• İSTANBUL
  • İMSAK
    00:00
    GÜNEŞ
    00:00
    ÖĞLE
    00:00
    İKİNDİ
    00:00
    AKŞAM
    00:00
    YATSI
    00:00
  • 0.0
  • 0.0
  • 0.0

O şimdi Cumhurbaşkanı

Yeniakit Publisher
2015-01-28 08:05:00 - 2015-01-27 23:35:30
O şimdi Cumhurbaşkanı

28 Şubat sürecinde kartel medyasının takındığı tavrı eleştiren Erdoğan, “Muhtar bile olamaz’ diyerek hem şahsımla hem de bütün muhtar kardeşlerimle güya alay ediyorlardı ama bu millet işte kardeşinizi milletvekili seçti, başbakan yaptı, ardından da Türkiye Cumhuriyeti’nin halk oyuyla seçilmiş ilk cumhurbaşkanlığı makamına yükseltti. Millet tarafından seçilmiş olmak, bu dünyada ulaşılabilecek payelerin en büyüklerinden, en yükseklerinden biridir” dedi.

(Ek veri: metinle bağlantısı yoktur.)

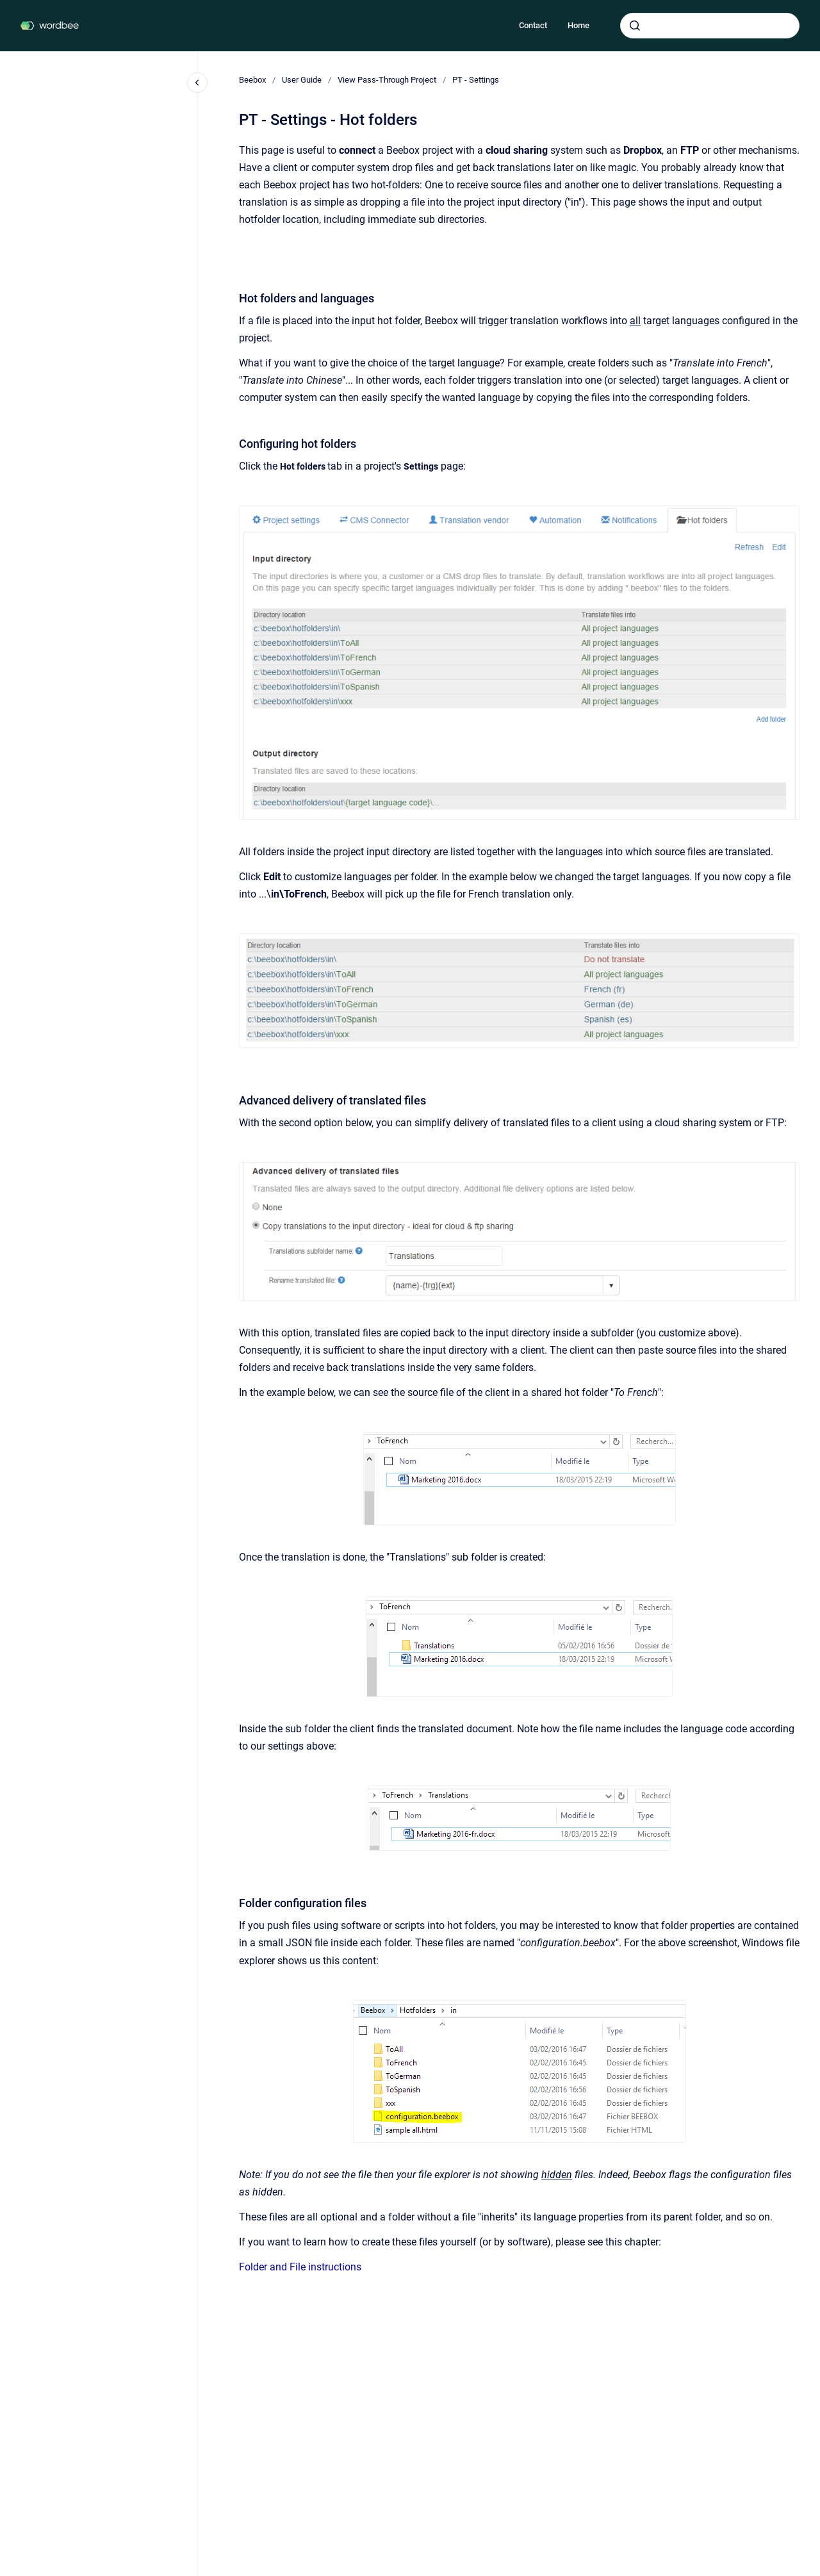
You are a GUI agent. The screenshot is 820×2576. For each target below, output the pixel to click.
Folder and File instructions (300, 2267)
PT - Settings (475, 80)
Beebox (252, 80)
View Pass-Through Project (387, 80)
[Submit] (635, 25)
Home (578, 25)
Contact (533, 25)
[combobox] (710, 25)
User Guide (302, 80)
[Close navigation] (197, 82)
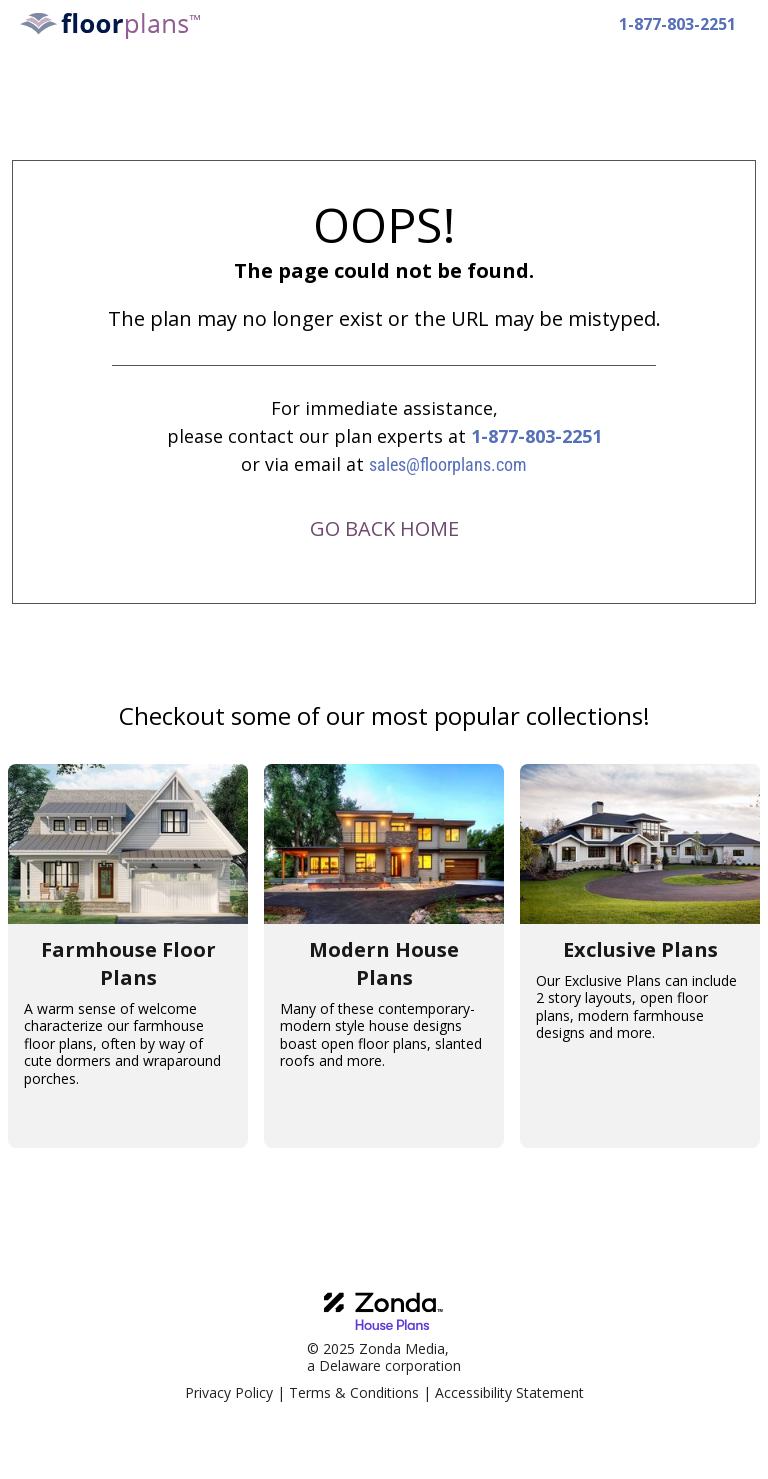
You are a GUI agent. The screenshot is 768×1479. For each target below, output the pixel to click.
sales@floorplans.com (448, 464)
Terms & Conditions (354, 1392)
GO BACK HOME (384, 528)
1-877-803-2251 (536, 436)
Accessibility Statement (509, 1392)
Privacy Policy (229, 1392)
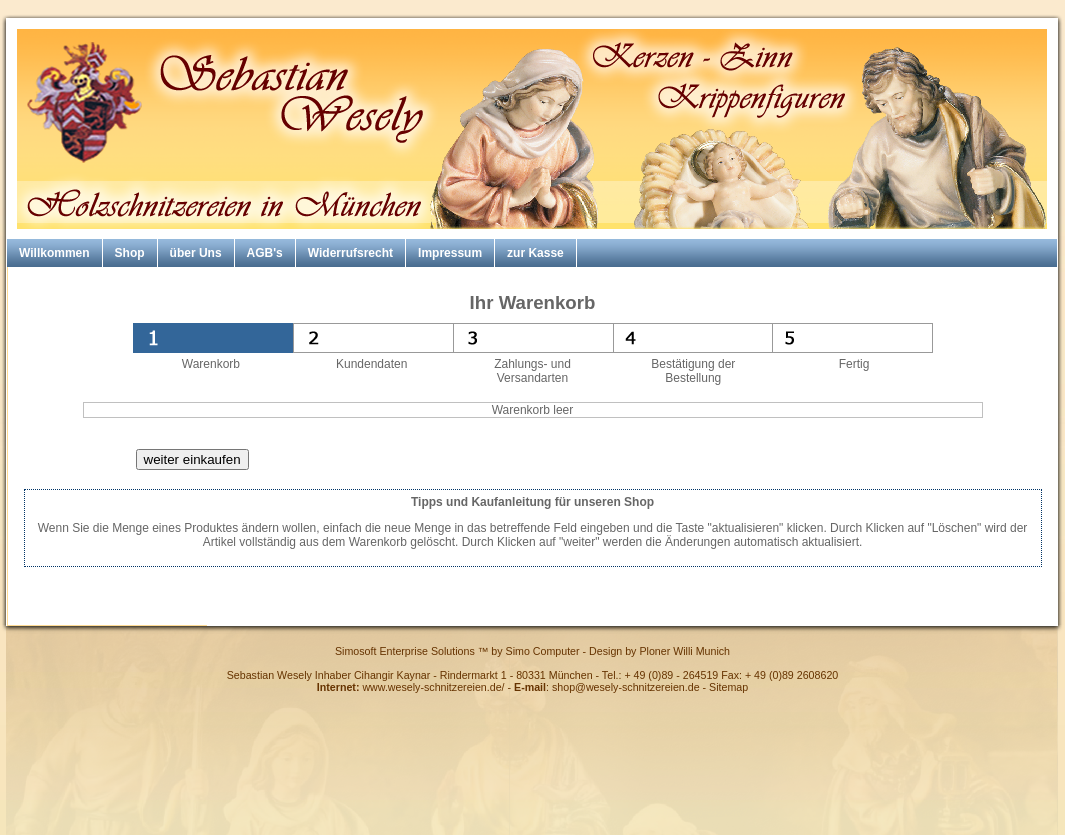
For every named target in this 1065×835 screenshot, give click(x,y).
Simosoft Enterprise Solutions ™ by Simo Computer (457, 651)
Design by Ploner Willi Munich (659, 651)
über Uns (196, 253)
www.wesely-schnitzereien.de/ (433, 687)
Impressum (450, 253)
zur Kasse (535, 253)
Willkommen (54, 253)
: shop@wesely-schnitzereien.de (607, 687)
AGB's (265, 253)
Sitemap (728, 687)
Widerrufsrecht (350, 253)
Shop (130, 253)
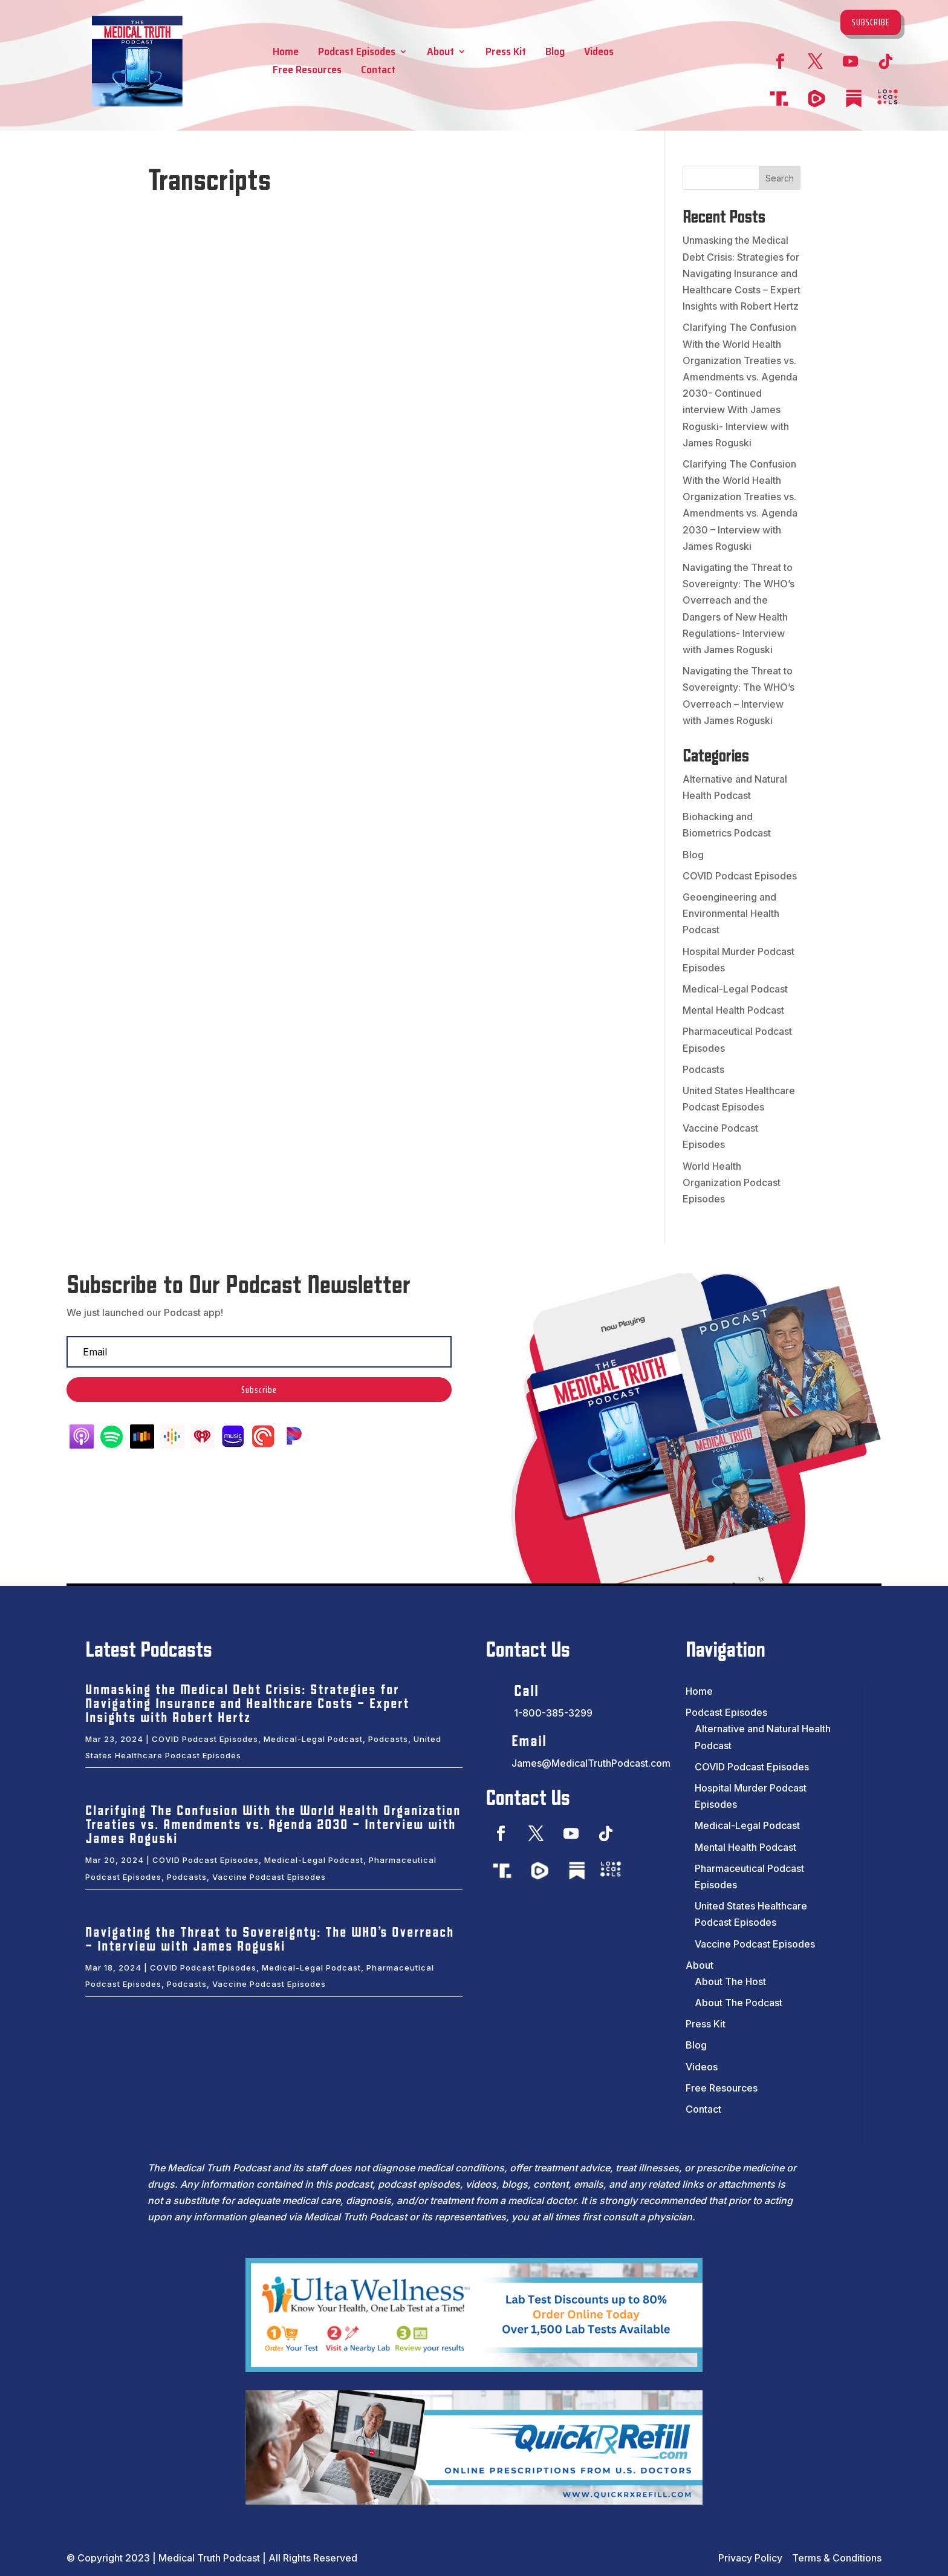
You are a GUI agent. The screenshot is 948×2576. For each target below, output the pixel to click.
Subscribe (870, 22)
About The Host (730, 1981)
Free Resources (307, 71)
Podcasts (703, 1069)
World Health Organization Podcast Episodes (732, 1182)
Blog (555, 53)
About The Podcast (738, 2003)
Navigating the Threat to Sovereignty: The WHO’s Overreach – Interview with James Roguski (269, 1940)
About (440, 53)
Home (286, 53)
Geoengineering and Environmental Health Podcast (731, 913)
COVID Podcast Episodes (740, 876)
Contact (378, 71)
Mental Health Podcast (733, 1010)
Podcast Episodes (356, 53)
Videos (599, 53)
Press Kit (505, 53)
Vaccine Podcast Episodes (269, 1877)
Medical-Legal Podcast (735, 989)
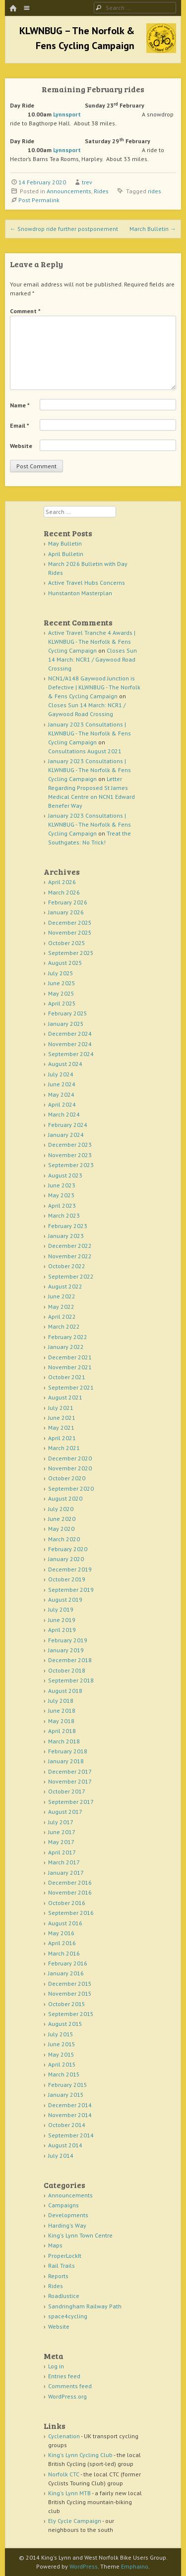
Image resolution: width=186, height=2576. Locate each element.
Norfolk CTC (63, 2474)
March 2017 (64, 1862)
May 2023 (61, 1195)
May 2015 (61, 2054)
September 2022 (71, 1276)
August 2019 (65, 1599)
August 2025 (65, 962)
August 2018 (65, 1690)
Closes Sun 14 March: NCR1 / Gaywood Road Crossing (92, 659)
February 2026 (67, 902)
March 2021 (64, 1448)
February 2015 (67, 2084)
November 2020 (70, 1468)
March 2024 (64, 1114)
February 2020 (67, 1549)
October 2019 (66, 1579)
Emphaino (134, 2566)
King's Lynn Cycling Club (80, 2455)
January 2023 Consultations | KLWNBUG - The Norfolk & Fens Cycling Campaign (89, 733)
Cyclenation (64, 2436)
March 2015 (64, 2074)
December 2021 (70, 1357)
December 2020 (70, 1458)
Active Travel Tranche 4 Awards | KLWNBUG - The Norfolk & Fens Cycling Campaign (91, 641)
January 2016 (66, 1973)
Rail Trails (61, 2265)
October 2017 (66, 1791)
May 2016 (61, 1933)
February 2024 (67, 1124)
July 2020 (60, 1508)
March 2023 (64, 1215)
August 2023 (65, 1175)
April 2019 (62, 1629)
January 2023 (66, 1235)
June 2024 (61, 1084)
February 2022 (67, 1337)
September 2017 (71, 1801)
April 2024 (62, 1104)
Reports (58, 2276)
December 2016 (70, 1882)
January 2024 (66, 1134)
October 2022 (66, 1266)
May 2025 (61, 993)
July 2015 (60, 2034)
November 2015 (70, 1993)
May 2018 (61, 1721)
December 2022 (70, 1245)
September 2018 (71, 1680)
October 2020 (66, 1478)
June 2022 (61, 1296)
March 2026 (64, 892)
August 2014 (65, 2145)
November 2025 (70, 932)
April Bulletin (65, 554)
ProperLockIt (64, 2255)
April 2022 (62, 1316)
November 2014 (70, 2115)
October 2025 (66, 943)
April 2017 (62, 1852)
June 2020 (61, 1518)
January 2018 (66, 1761)
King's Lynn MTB (69, 2493)
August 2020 (65, 1498)
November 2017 (70, 1781)
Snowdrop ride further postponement (64, 228)
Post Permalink (39, 200)
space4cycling (67, 2316)
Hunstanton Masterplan (80, 593)
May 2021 (61, 1427)
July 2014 (60, 2155)
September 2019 (71, 1589)
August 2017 (65, 1811)
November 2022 (70, 1256)
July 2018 (60, 1700)
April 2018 (62, 1731)
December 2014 (70, 2105)
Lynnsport (67, 114)
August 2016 (65, 1923)
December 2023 (70, 1144)
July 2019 (60, 1609)
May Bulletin (65, 543)
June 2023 (61, 1185)
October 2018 (66, 1670)
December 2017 (70, 1771)
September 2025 (71, 952)
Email (19, 425)
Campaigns (63, 2205)
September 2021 (71, 1387)
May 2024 (61, 1094)
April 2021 (62, 1438)
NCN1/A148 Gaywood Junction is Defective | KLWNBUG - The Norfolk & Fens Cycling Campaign (94, 687)
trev (87, 182)
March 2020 (64, 1539)
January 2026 (66, 912)
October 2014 (66, 2124)
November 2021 (70, 1367)
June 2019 (61, 1620)
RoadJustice (63, 2295)
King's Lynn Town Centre (80, 2235)
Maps (55, 2245)
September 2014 (71, 2135)
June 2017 (61, 1832)
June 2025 (61, 983)
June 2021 (61, 1417)
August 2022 (65, 1286)
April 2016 (62, 1943)
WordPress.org (67, 2396)
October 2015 (66, 2004)
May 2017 (61, 1842)
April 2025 (62, 1003)
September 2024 (71, 1054)
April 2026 (62, 882)
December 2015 (70, 1983)
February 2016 (67, 1963)
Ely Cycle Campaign (74, 2520)
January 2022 (66, 1346)
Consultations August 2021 (85, 751)
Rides (101, 191)
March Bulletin (152, 228)
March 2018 (64, 1741)
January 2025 (66, 1023)
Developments (68, 2215)
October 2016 (66, 1902)
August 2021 (65, 1397)
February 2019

YENİ AKİT / ANKARA - Cumhurbaşkanlığı Sarayı’nda 406 muhtara hitap eden Cumhurbaşkanı Recep Tayyip Erdoğan, milletin seçtiklerine hiçbir zaman değer verilmediğini belirterek, yakın siyasi tarihimizde milletin seçtiği muhtar da olsa belediye başkanı da olsa başbakan da olsa her zaman kibir ile onların ezilmek istendiğini söyledi. Erdoğan konuşmasında milletin iradesine sahip çıktığını belirterek, “Milletimiz, seçimine sandığına sahip çıktı ve kendi tercihlerinin o elitlerinin kibrinden daha üstün olduğunu her fırsatta gösterdi” şeklinde konuştu.

“MUHTAR AYLIĞINI 880 LİRA’YA ÇIKARDIK

Evlerden sokaklara, sokaklardan caddelere semtlere oradan da tüm 780 bin kilometrekareye yayılan bir siyasi mücadele verdiklerini belirten Erdoğan, “Tabandan, yani köy ve mahalleden yola çıkıp en tepeye giden bir yol böyle bir istikamet izledik. Onun için muhtarlar en fazla önem verdiğimiz en fazla yol arkadaşlığı yaptığımız kesim oldu. İBB Başkanlığımda da İstanbul muhtarları ile işbirliği yapmanın gayreti içinde oldum. Başbakan olduğumda muhtarları unutmadık, Cumhurbaşkanı olduğumuzda da unutmadık. İnşallah sizleri hiçbir zaman ihmal etmeyecek yolumuza böyle devam edeceğiz. 2002’de 97 lira muhtar maaşları bugün 880 lira. Normal olarak 12 yıl içinde yüzde 800 oranında artırmış olduk, ki bu en yüksek zam anlamına geliyor” dedi.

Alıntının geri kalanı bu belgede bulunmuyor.